|
Hi,
What do you mean by overkill?
This HDFS has its limitation and does not locate the processing logic power?
I have no personal experience to this product
As per summarized:
Hadoop is an Apache Software Foundation distributed file system and data management project with goals for storing and managing large amounts of data. Hadoop uses a storage system called HDFS to connect commodity personal computers, known as nodes, contained within clusters over which data blocks are distributed. You can access and store the data blocks as one seamless file system using the MapReduce processing model.
HDFS shares many common features with other distributed file systems while supporting some important differences. One significant difference is HDFS's write-once-read-many model that relaxes concurrency control requirements, simplifies data coherency, and enables high-throughput access.
In order to provide an optimized data-access model, HDFS is designed to locate processing logic near the data rather than locating data near the application space.
It sounds promising.
|
|
|
|
|
Mercurius84 wrote: What do you mean by overkill...Hadoop is an Apache Software
Foundation distributed file system and data management project with goals for
storing and managing large amounts of data.
Your stated requirements do not meet the definition of "large amounts of data".
Let me give you some examples of large data
- 2000 transactions a second sustained with a expected lifetime of 7 years and a real time need of 6 to 18 months immediate availability. Each transaction has a 1k size.
- Each originator will produce several 100 meg downloads several times a month. Sizing must expect up to 10,000 originators with a lifetime of 5 years.
|
|
|
|
|
|
|
Hi Merc,
It just hit me when reading this post that your problem is similar to to the problem of splitting a large file into chunks. As an example if you have big archieve on disk and want to store it on removable devices e.g. floppy, cdrom or dvd.
In the old days we used ARJ to split a compressed file into a number of volumes (.arj, .a01, .a02, etc.). Each volume had a fixed maximum size e.g. 1.44 MB for a floppy.
A limitation was that you could not add/remove stuff from .a02 without breaking the big file, so if you need to do this, splitting big files into compressed volumes might not be your solution.
If you want to play with this approach you can use rar. According to http://acritum.com/software/manuals/winrar/html/helparcvolumes.htm[^] this feature is called multivolume archieves.
Kind Regards,
Keld Ølykke
|
|
|
|
|
Many thanks.
But this process only works at the end of the document status.
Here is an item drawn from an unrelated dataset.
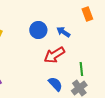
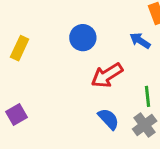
blue arrow: (63, 32) -> (140, 41), moved

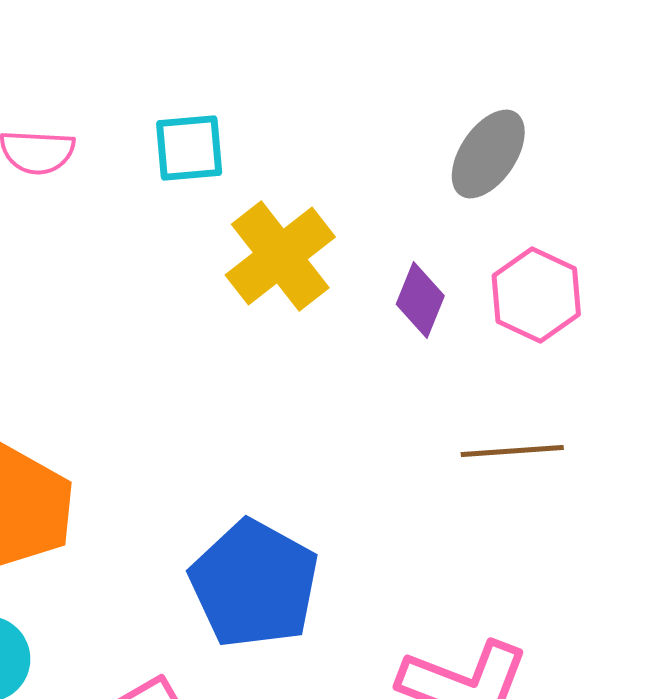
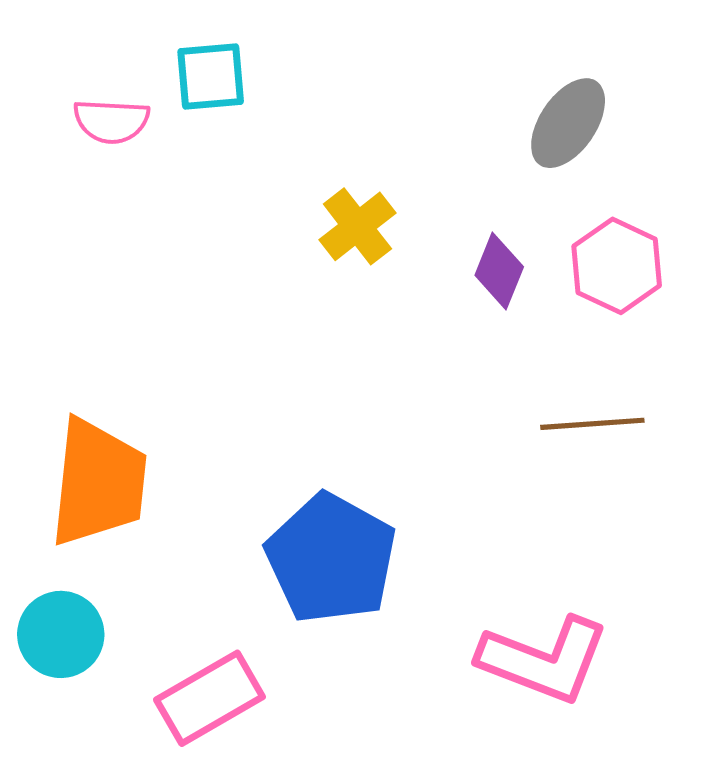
cyan square: (189, 148) -> (211, 77), moved
yellow cross: (280, 256) -> (357, 226), size x0.7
I do not think it would be able to append more files after been compressed and segmented the files
I have a requirement too, which additional files can be added to after the above compression and segmentation.
|
|
|
|
|
Normally, I don't think further modification of the multi-volume is possible, but I don't have the insight to tell you so. There might be one archive tool that can do it.
Kind Regards,
Keld Ølykke
|
|
|
|
|
Mercurius84 wrote: I just want to compress the files and package them into one container for a configurable size.
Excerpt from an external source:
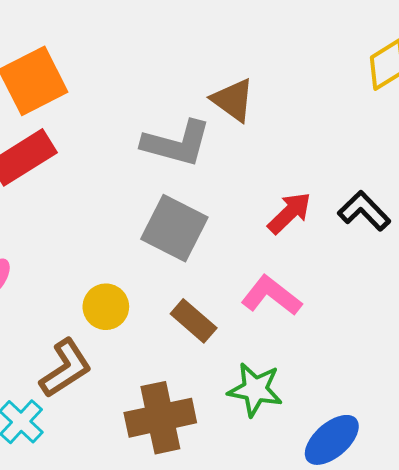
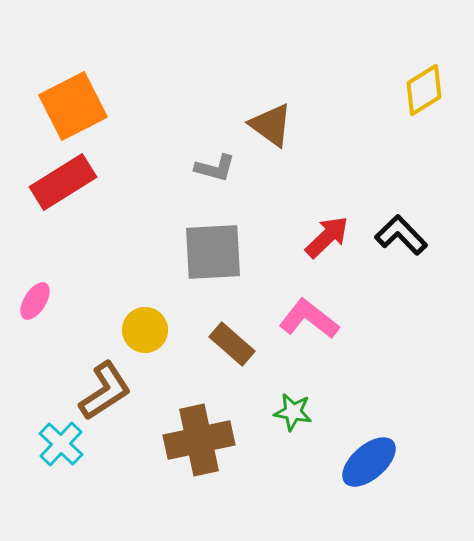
gray L-shape: (176, 143) -> (215, 168), size x0.6
gray square: (174, 228) -> (213, 252), turned -30
green star: (255, 389) -> (293, 412), size x0.7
Windows has compressed drives. Pretty sure every major OS does as well.
However your requirements still don't meet that need. Again your requirements don't require a specialized system. Current file systems are more than capable of handling that trivial amount of data.
|
|
|
|
|
Yes,
However, we need to further shrinking down the file size and better file handling.
Instead of OS handling.
|
|
|
|
|
Mercurius84 wrote: However, we need to further shrinking down the file size and better file
handling.
And you base that on what exactly?
What is your criteria? What is your desired improvement? How did you measure the criteria using the file system.
How do you escape the fact that any such solution will STILL rely on the file system?
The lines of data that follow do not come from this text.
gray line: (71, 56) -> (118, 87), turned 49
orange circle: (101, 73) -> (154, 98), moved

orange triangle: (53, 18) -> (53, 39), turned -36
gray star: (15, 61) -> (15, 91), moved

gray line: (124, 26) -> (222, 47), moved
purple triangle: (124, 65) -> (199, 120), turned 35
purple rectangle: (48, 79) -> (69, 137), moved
Mercurius84 wrote: Instead of OS handling.
The OS has been optimized to handle files given that OS file systems are a key component of desktop OSes.
|
|
|
|
|
I had an assumption that programming could do 'almost' wonderful things.
for example:
I have a file sized 10 MB.
This special program shrinks down the size by ~30% (7MB for example)
and then store it in to a container.
What i mean by OS handling is unlike a normal compression and store them into a folder.
|
|
|
|
|
Mercurius84 wrote: This special program shrinks down the size by ~30% (7MB for example) and
then store it in to a container.
Fine - but why to you need to do that? What is the business or technical need that requires this?
Mercurius84 wrote: What i mean by OS handling is unlike a normal compression and store them into a
folder.
Not sure what you mean by that - as I already said desktop OSes already support compression. So that point by itself is moot.
|
|
|
|
|
Hi,
Actually our company wants to develop something similar to COLD system.
But in generically .... we are building a new product based to this concept....
|
|
|
|
|
Mercurius84 wrote: similar to COLD system.
No idea what that is but if a static storage system then your stated requirements still are not anywhere close to being reasonable for creating and marketing such a system.
Just to make it clear again, your stated requirements do not present a need for anything.
I can only presume that either you work in an highly unusual environment (an unstated requirement) or the stated file count\size does not span that actual need (another unstated requirement.)
|
|
|
|
|
|
Hi,
We are in the process of implementing a new eCommerce platform, which would replace our existing eCommerce Server 2007.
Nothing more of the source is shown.